5.1. The term "Data Protection Laws and Regulations" in the DPA shall include the Switzerland Addendum.
5.2. The terms “General Data Protection Regulation” or “Regulation (EU) 2016/679” as utilized in the EU SCCs shall be interpreted to include the Switzerland Addendum.
5.3. When Fireberry engages a Sub-Processor pursuant to Section 5 (Sub-Processors) of this DPA, it shall: (a) mandate that any appointed Sub-Processor safeguard the Customer's Personal Data in accordance with the standards mandated by Data Protection Laws and Regulations, specifically including the data protection obligations outlined in Article 28(3) of the GDPR, by providing adequate guarantees to implement suitable technical and organizational measures so that the processing complies with the GDPR, and (b) require any appointed Sub-Processor to (i) formally commit in writing to Process Personal Data solely in a jurisdiction that Switzerland has recognized as providing an “adequate” level of protection, or (ii) Process Personal Data strictly under conditions that are equivalent to the EU SCCs.

6. Canada

6.1. The term “Data Protection Laws and Regulations” in the DPA shall include the Federal Personal Information Protection and Electronic Documents Act (S.C. 2000, c.5).

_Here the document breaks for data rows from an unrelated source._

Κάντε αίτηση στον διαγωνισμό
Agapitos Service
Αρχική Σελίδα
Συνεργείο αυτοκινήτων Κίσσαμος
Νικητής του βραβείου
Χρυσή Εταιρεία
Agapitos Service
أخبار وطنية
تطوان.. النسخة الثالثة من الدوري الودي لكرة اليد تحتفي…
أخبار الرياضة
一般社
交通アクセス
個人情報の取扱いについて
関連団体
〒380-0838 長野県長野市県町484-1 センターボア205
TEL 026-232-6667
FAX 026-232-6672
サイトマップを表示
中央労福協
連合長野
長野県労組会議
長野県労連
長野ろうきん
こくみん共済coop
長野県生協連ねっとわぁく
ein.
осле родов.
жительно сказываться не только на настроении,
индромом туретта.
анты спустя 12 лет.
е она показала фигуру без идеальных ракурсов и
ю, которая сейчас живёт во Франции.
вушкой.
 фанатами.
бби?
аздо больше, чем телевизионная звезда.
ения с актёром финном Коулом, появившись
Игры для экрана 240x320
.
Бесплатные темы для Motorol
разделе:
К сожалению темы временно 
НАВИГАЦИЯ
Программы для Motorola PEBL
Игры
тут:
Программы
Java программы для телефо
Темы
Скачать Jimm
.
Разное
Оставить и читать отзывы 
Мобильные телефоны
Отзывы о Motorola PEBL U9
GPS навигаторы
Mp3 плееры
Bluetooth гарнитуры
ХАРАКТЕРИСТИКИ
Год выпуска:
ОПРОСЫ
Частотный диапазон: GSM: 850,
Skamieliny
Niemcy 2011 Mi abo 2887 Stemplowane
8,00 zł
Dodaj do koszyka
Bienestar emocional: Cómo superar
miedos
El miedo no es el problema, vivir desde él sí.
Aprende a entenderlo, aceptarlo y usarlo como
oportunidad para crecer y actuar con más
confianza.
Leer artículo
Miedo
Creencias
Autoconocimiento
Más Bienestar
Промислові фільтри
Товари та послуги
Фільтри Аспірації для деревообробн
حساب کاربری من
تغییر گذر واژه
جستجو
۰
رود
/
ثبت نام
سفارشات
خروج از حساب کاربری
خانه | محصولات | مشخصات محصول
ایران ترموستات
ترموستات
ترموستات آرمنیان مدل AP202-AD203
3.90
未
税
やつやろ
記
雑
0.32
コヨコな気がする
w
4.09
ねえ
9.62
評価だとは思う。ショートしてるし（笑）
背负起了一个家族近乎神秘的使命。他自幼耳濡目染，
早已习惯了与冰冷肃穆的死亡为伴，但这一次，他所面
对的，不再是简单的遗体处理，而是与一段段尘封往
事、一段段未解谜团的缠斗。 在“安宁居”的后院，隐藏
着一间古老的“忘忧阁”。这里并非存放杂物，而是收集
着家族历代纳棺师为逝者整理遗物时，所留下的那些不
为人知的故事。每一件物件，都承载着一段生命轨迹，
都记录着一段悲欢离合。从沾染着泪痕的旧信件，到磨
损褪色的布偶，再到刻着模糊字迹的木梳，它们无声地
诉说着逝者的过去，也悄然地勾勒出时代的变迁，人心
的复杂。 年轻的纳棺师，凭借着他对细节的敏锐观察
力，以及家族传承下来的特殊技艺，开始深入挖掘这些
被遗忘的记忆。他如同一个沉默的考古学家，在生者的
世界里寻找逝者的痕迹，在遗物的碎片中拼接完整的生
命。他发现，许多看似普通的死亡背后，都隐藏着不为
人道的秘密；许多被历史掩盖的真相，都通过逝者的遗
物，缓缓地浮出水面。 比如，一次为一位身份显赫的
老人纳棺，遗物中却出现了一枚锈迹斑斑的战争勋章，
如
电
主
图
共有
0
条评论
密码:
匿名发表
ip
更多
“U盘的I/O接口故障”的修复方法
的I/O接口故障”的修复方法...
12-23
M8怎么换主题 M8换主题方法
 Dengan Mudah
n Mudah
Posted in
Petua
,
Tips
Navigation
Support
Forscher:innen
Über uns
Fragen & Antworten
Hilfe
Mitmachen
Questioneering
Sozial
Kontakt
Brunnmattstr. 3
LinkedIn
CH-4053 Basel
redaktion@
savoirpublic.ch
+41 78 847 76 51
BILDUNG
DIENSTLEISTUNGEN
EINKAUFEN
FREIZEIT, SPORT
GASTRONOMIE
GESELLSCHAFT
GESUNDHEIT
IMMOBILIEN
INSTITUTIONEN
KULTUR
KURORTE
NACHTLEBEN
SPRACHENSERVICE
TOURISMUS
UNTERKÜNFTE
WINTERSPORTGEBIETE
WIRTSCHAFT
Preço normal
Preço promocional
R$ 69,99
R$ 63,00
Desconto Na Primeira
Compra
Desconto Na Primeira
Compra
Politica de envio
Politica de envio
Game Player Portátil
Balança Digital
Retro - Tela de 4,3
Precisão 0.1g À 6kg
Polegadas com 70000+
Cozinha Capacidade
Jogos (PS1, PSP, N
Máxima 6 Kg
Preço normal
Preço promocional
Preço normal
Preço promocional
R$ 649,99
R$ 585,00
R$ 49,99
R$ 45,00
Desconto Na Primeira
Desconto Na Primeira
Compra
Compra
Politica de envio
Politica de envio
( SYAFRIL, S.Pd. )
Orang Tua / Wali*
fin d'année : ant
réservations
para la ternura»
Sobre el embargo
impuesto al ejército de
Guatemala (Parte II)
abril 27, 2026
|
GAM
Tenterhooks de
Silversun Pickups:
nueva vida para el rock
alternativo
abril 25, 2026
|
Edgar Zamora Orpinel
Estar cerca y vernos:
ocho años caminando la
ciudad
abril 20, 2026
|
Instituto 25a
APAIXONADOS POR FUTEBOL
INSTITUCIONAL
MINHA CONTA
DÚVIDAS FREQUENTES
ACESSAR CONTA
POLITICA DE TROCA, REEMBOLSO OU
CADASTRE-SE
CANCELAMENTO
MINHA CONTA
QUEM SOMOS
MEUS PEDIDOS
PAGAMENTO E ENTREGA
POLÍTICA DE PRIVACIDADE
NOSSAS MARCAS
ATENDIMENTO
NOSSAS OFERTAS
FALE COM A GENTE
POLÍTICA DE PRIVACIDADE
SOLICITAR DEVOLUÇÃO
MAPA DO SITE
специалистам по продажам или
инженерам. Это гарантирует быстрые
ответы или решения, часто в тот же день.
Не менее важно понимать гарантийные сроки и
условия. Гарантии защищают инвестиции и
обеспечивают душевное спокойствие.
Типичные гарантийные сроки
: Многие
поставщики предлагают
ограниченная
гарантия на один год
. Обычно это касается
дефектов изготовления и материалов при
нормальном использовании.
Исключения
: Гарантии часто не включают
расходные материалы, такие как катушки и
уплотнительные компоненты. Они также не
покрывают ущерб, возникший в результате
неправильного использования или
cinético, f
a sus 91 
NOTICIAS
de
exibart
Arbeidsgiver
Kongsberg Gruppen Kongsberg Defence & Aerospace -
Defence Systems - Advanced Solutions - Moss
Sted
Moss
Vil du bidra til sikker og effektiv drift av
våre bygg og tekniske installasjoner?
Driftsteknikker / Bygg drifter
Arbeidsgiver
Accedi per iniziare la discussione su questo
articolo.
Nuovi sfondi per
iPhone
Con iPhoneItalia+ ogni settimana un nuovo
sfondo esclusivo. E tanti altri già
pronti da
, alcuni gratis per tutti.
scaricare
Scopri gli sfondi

6.2. Under Section 5 (Sub-Processors) of this DPA, Fireberry’s Sub-Processors are third parties recognized under Data Protection Laws and Regulations, with whom Fireberry has executed written agreements that incorporate terms substantially akin to those in this DPA. Fireberry hereby declares that it has undertaken suitable due diligence regarding its Sub-Processors.
6.3. Fireberry shall adopt technical and organizational measures as specified in Section 6 (Security and Audits) of this DPA.